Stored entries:
- Opening Delimiter -

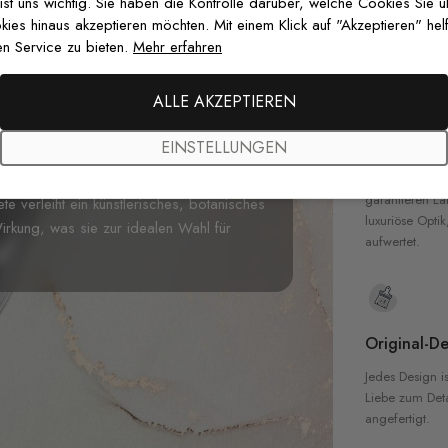
zertifizierten T
 ist uns wichtig. Sie haben die Kontrolle darüber, welche Cookies Sie 
Sicherheit in 
es hinaus akzeptieren möchten. Mit einem Klick auf "Akzeptieren" helf
n Service zu bieten.
Mehr erfahren
Bananenblatt Muster Fototapete
,
pischer Eleganz. Diese raffinierte
ALLE AKZEPTIEREN
n sattem Waldgrün und beruhigenden
Hochwertig
rtönen auf einem warmen
EINSTELLUNGEN
mosphäre in Ihrem Esszimmer, Schlafzimmer
Unsere Tapete
hochwertigen M
 Restaurant oder einer Boutique zu
garantieren La
te verleiht ein künstlerisches, botanisches
luxuriöse Optik
irkung, was sie zur idealen Wahl für
aufwertet.
Original-De
Jedes Design is
Liebe zum Detai
angefertigt.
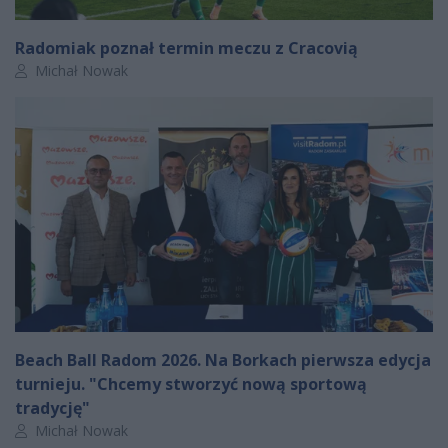
Radomiak poznał termin meczu z Cracovią
Autor artykułu:
Michał Nowak
Beach Ball Radom 2026. Na Borkach pierwsza edycja
turnieju. "Chcemy stworzyć nową sportową
tradycję"
Autor artykułu:
Michał Nowak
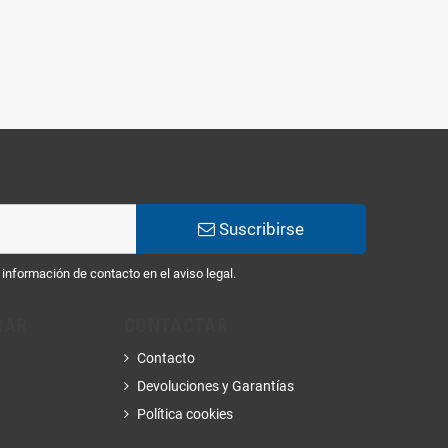
Suscribirse
información de contacto en el aviso legal.
RAR
CONTACTAR
Contacto
Devoluciones y Garantías
Política cookies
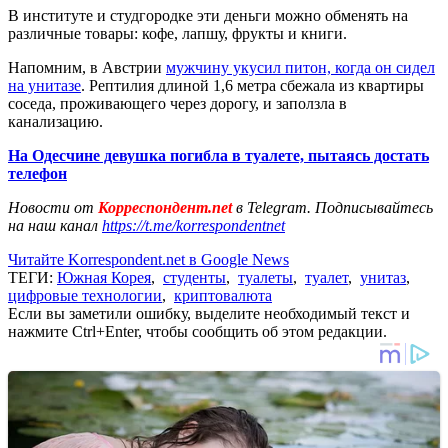
В институте и студгородке эти деньги можно обменять на
различные товары: кофе, лапшу, фрукты и книги.
Напомним, в Австрии
мужчину укусил питон, когда он сидел
на унитазе
. Рептилия длиной 1,6 метра сбежала из квартиры
соседа, проживающего через дорогу, и заползла в
канализацию.
На Одесчине девушка погибла в туалете, пытаясь достать
телефон
Новости от
Корреспондент.net
в Telegram. Подписывайтесь
на наш канал
https://t.me/korrespondentnet
Читайте Korrespondent.net в Google News
ТЕГИ:
Южная Корея
,
студенты
,
туалеты
,
туалет
,
унитаз
,
цифровые технологии
,
криптовалюта
Если вы заметили ошибку, выделите необходимый текст и
нажмите Ctrl+Enter, чтобы сообщить об этом редакции.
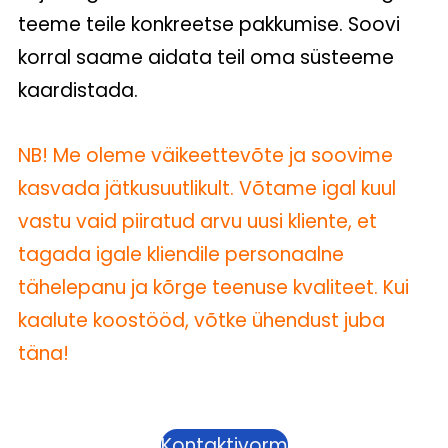
teeme teile konkreetse pakkumise. Soovi
korral saame aidata teil oma süsteeme
kaardistada.
NB! Me oleme väikeettevõte ja soovime
kasvada jätkusuutlikult. Võtame igal kuul
vastu vaid piiratud arvu uusi kliente, et
tagada igale kliendile personaalne
tähelepanu ja kõrge teenuse kvaliteet. Kui
kaalute koostööd, võtke ühendust juba
täna!
Kontaktivorm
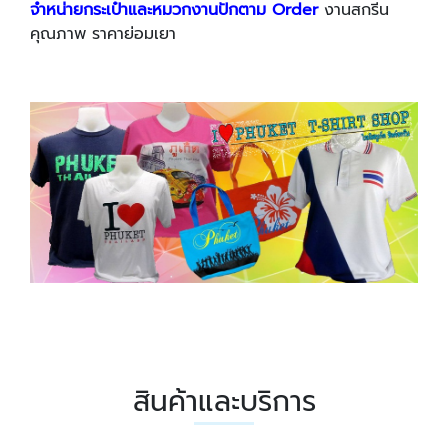
จำหน่ายกระเป๋าและหมวกงานปักตาม Order
งานสกรีน
คุณภาพ ราคาย่อมเยา
สินค้าและบริการ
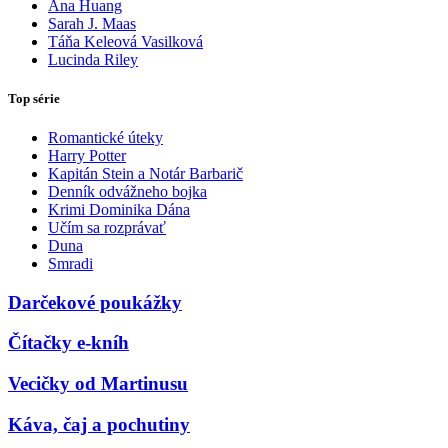
Ana Huang
Sarah J. Maas
Táňa Keleová Vasilková
Lucinda Riley
Top série
Romantické úteky
Harry Potter
Kapitán Stein a Notár Barbarič
Denník odvážneho bojka
Krimi Dominika Dána
Učím sa rozprávať
Duna
Smradi
Darčekové poukážky
Čítačky e-kníh
Vecičky od Martinusu
Káva, čaj a pochutiny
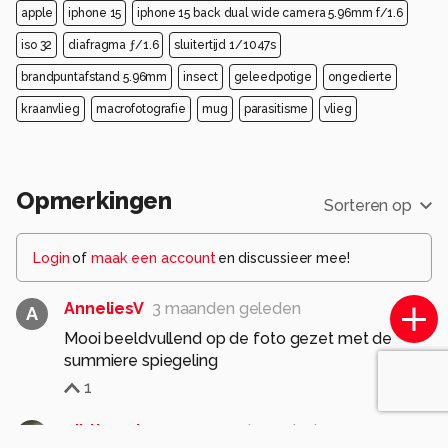
apple
iphone 15
iphone 15 back dual wide camera 5.96mm f/1.6
iso 32
diafragma ƒ/1.6
sluitertijd 1/1047s
brandpuntafstand 5.96mm
insect
geleedpotige
ongedierte
kraanvlieg
macrofotografie
mug
parasitisme
vlieg
Opmerkingen
Sorteren op
Login
of
maak een account
en discussieer mee!
AnneliesV
3 maanden geleden
A
Mooi beeldvullend op de foto gezet met de
summiere spiegeling
1
pjhtheunissen
3 maanden geleden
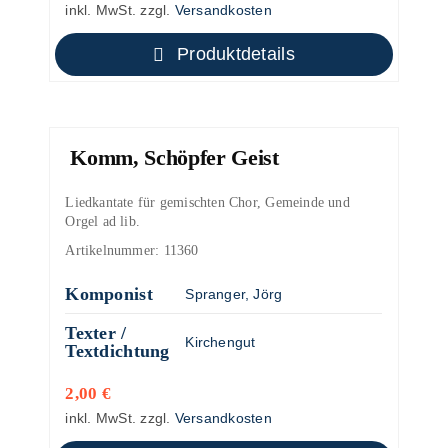
inkl. MwSt.
zzgl.
Versandkosten
Produktdetails
Komm, Schöpfer Geist
Liedkantate für gemischten Chor, Gemeinde und
Orgel ad lib.
Artikelnummer:
11360
Komponist
Spranger, Jörg
Texter /
Kirchengut
Textdichtung
2,00
€
inkl. MwSt.
zzgl.
Versandkosten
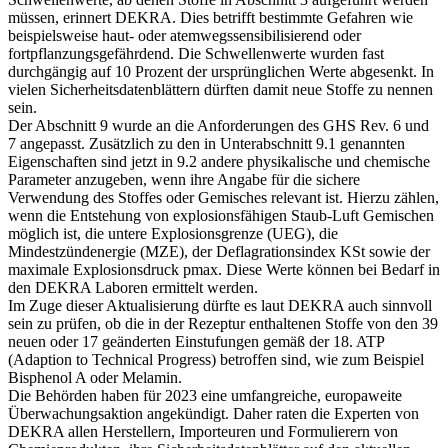
müssen, erinnert DEKRA. Dies betrifft bestimmte Gefahren wie
beispielsweise haut- oder atemwegssensibilisierend oder
fortpflanzungsgefährdend. Die Schwellenwerte wurden fast
durchgängig auf 10 Prozent der ursprünglichen Werte abgesenkt. In
vielen Sicherheitsdatenblättern dürften damit neue Stoffe zu nennen
sein.
Der Abschnitt 9 wurde an die Anforderungen des GHS Rev. 6 und
7 angepasst. Zusätzlich zu den in Unterabschnitt 9.1 genannten
Eigenschaften sind jetzt in 9.2 andere physikalische und chemische
Parameter anzugeben, wenn ihre Angabe für die sichere
Verwendung des Stoffes oder Gemisches relevant ist. Hierzu zählen,
wenn die Entstehung von explosionsfähigen Staub-Luft Gemischen
möglich ist, die untere Explosionsgrenze (UEG), die
Mindestzündenergie (MZE), der Deflagrationsindex KSt sowie der
maximale Explosionsdruck pmax. Diese Werte können bei Bedarf in
den DEKRA Laboren ermittelt werden.
Im Zuge dieser Aktualisierung dürfte es laut DEKRA auch sinnvoll
sein zu prüfen, ob die in der Rezeptur enthaltenen Stoffe von den 39
neuen oder 17 geänderten Einstufungen gemäß der 18. ATP
(Adaption to Technical Progress) betroffen sind, wie zum Beispiel
Bisphenol A oder Melamin.
Die Behörden haben für 2023 eine umfangreiche, europaweite
Überwachungsaktion angekündigt. Daher raten die Experten von
DEKRA allen Herstellern, Importeuren und Formulierern von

- Closing Delimiter -

** Required work **
Copy out, from the data above, each line where the string "wenn" is present.

** Written response **
Parameter anzugeben, wenn ihre Angabe für die sichere
wenn die Entstehung von explosionsfähigen Staub-Luft Gemischen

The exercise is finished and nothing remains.